The bond market has continued deteriorating since leaders of Tan Hoang Minh Group and Van Thinh Phat Holdings Group Corporation were detained
Bond issues plunge
Attention has centered on the corporate bond market lately as buyers were concerned over the liquidity of the bonds they bought. Meanwhile, the market is experiencing changes as Decree 65/2022 tightened control over bond sales, forcing debt-issuing organizations to limit their sales and buy back their bonds to reduce debt repayment pressure and avoid legal risks.
New corporate bond issues have ebbed steadily since July. Just VND6.1 trillion worth of corporate debt was issued in September, down 18.27% over August and 76.44% year-on-year.
Banks continued to be the biggest bond sellers, with 22 bond issues worth VND10.2 trillion, accounting for 63% of bonds sold in the market. Of the issues, the bond lot with the highest value belonged to the Vietnam Joint Stock Commercial Bank for Industry and Trade, at VND3 trillion.
Still, their sales volume fell by 40.2% compared to the previous month.

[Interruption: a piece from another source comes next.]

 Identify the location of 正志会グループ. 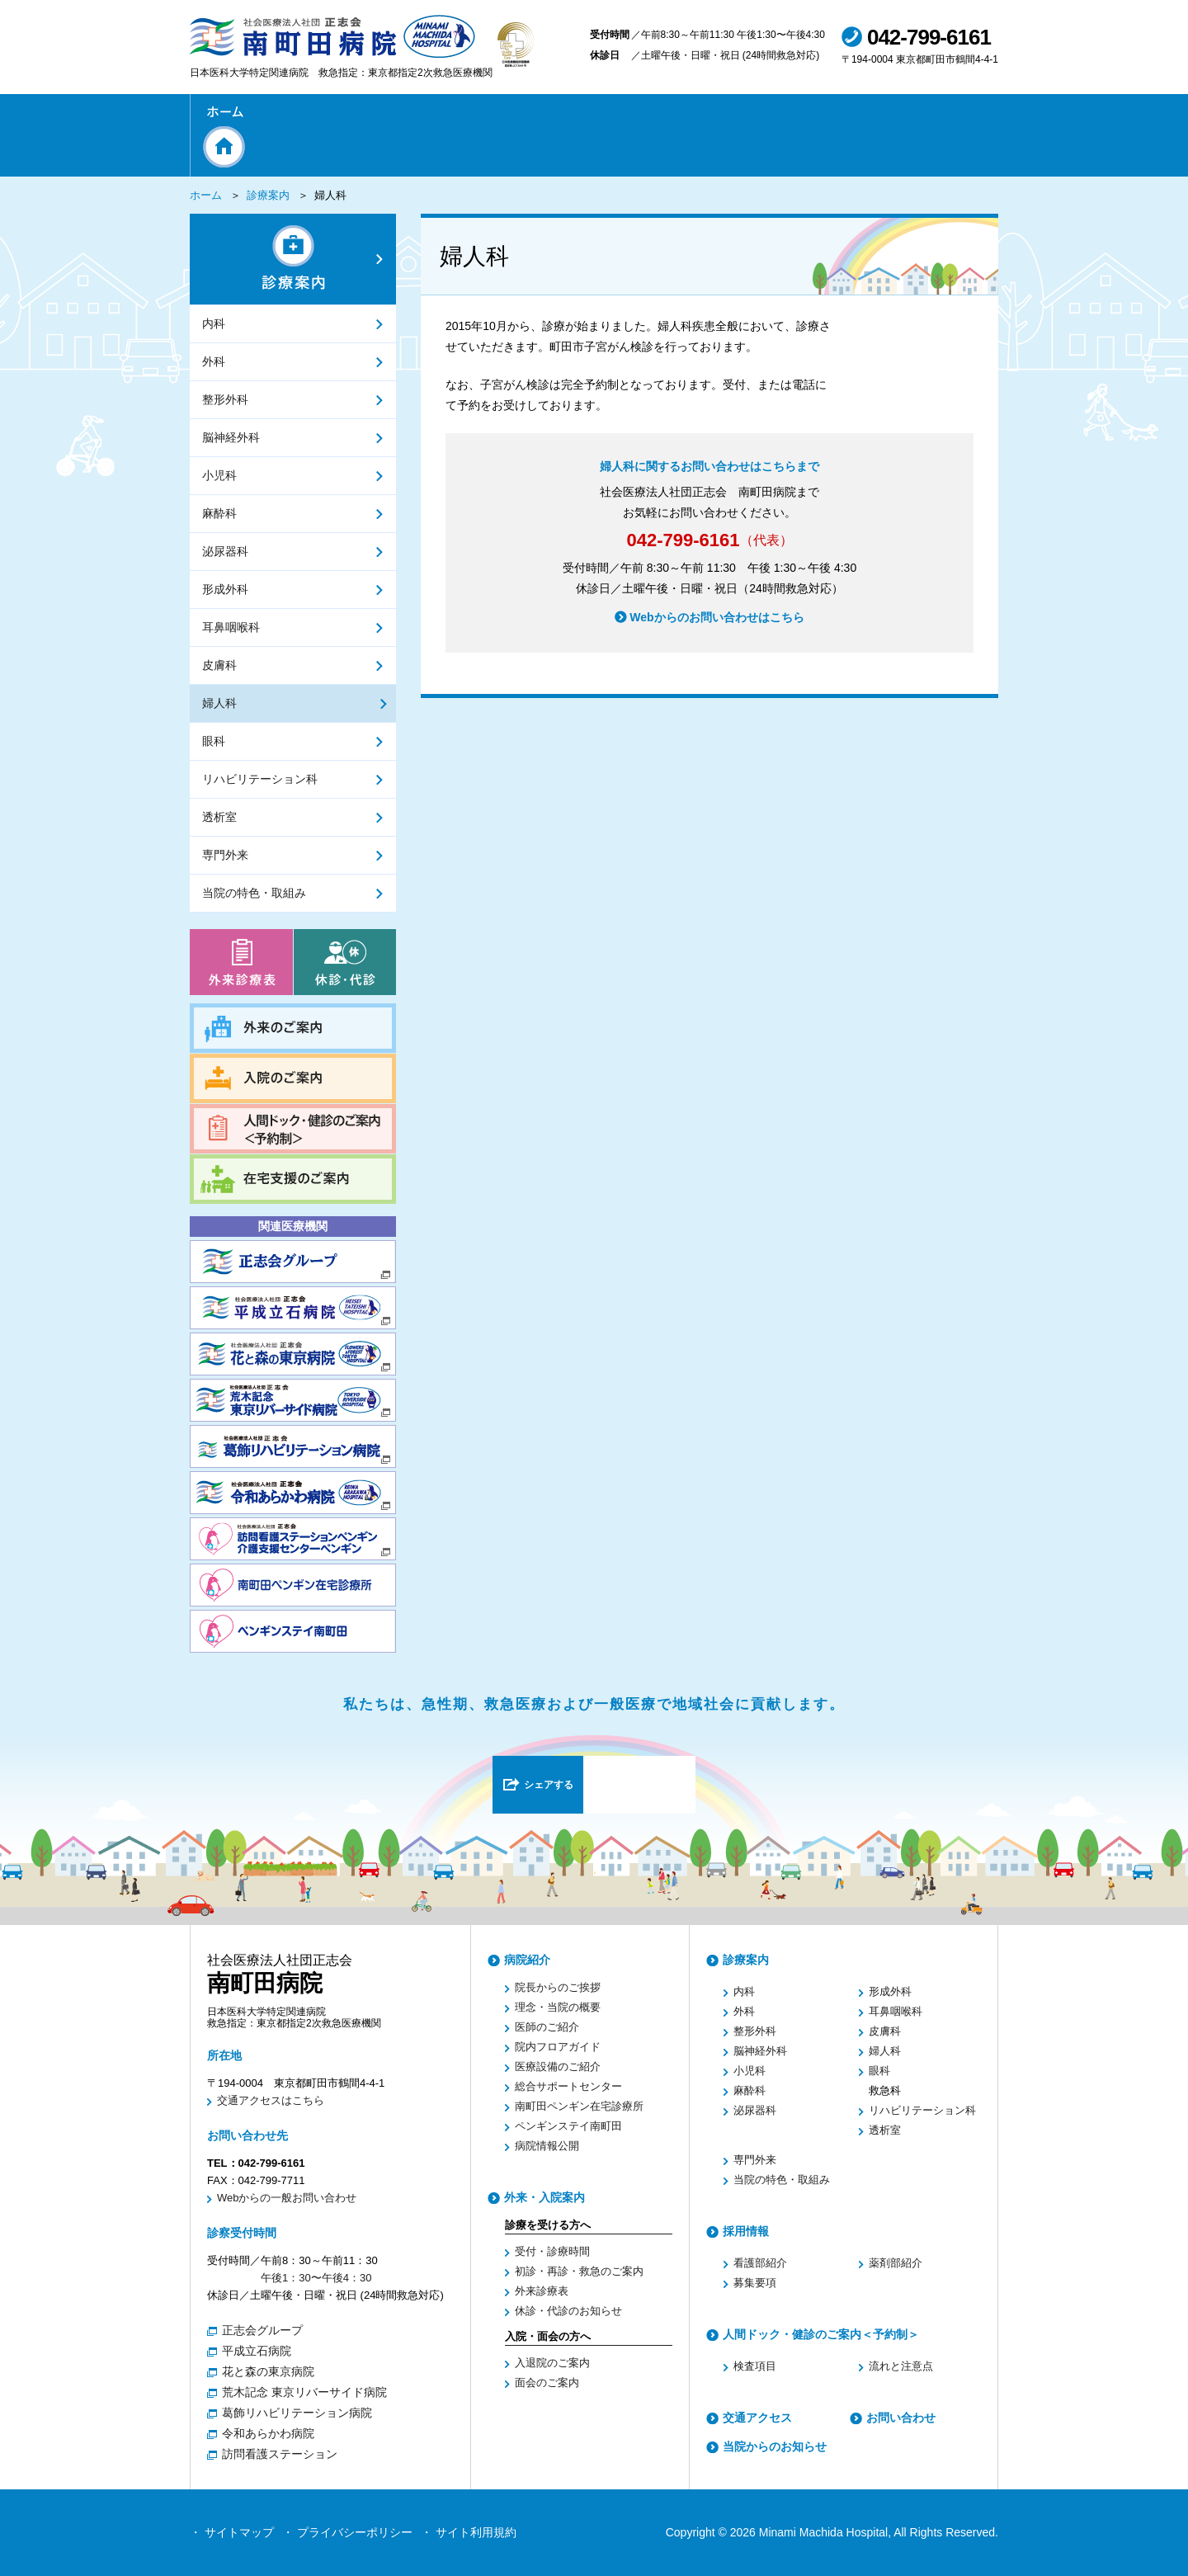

Fundamentally, the plunge resulted from banks’ mobilization of enough medium- and long-term capital as required by Circular 08/2020/TT-NHNN, which came into effect on October 1. Meanwhile, real estate bonds have yet to improve. September saw only two issues: one by Nova Thao Dien Company Limited, at VND2,300 billion, and the other by Son Kim Land Corporation, worth VND500 billion. Though the issue value increased over August, real estate bonds still stagnated.
According to FiinGroup, the outstanding value of corporate bonds by the end of September topped VND1,300 trillion, down VND200 trillion over late 2021. Of the total, over VND400 trillion worth of bonds were issued by banks, and the remaining included real estate bonds worth VND455 trillion and bonds issued by non-banking financial companies. The figures seemed huge, but they only accounted for a mere 4% of the total outstanding debts of Vietnam’s banking system. In China, the outstanding value of corporate bonds amounted to US$8 trillion, accounting for 44% of the country’s gross domestic product (GDP).
However, it still succeeded in handling the debts after two turbulent years, while the figures in Vietnam only made up 15% of the country’s GDP in late 2021.
From a macroeconomic outlook, bonds are a critical channel for companies to raise funds in the medium and long term. It helps them rely less on bank loans, reducing commercial banks’ burden on providing funds. With that in mind, the Government has taken necessary action to ensure the corporate bond market’s sustainable development, such as tightening control over bond sales and improving transparency in the market.
The past few years have proven that bonds were more attractive than bank savings. A three- to four-percentage-point difference in coupons had helped the market reach VND1,500 trillion by the end of 2021. Before the corporate bond fraud scandals involving Tan Hoang Minh and Van Thinh Phat occurred, investors had paid little attention to issuers’ reliability or collateral assets for bonds, as most of them had placed their trust in consultants and debt-issuing organizations, and they had been lured by high coupons. However, the cases of Tan Hoang Minh Group and Van Thinh Phat Holdings Group Corporation have undermined their confidence.
Basically, corporate bonds include two types: secured and unsecured bonds. According to experts, bond buyers should choose debts issued by reliable and big companies if they buy unsecured bonds. Besides, buyers should look at the original purpose of using the proceeds from bond sales. For secured bonds, experts advised that investors should pick up highly liquid bonds or bonds secured by liquid assets such as valuable papers or certificates of deposit. The past few years showed that it took time and effort to handle poorly liquid bonds or debts secured by properties and equipment once debt-issuing organizations declared insolvency, as selling such collateral required much time.
On that basis, FiinGroup proposed keeping a clear-headed analysis of widespread information to avoid selling out bonds without knowing issuers’ financial status. In addition, investors should negotiate with bond sellers via intermediates if the debt-issuing organizations fail to pay principal or interest.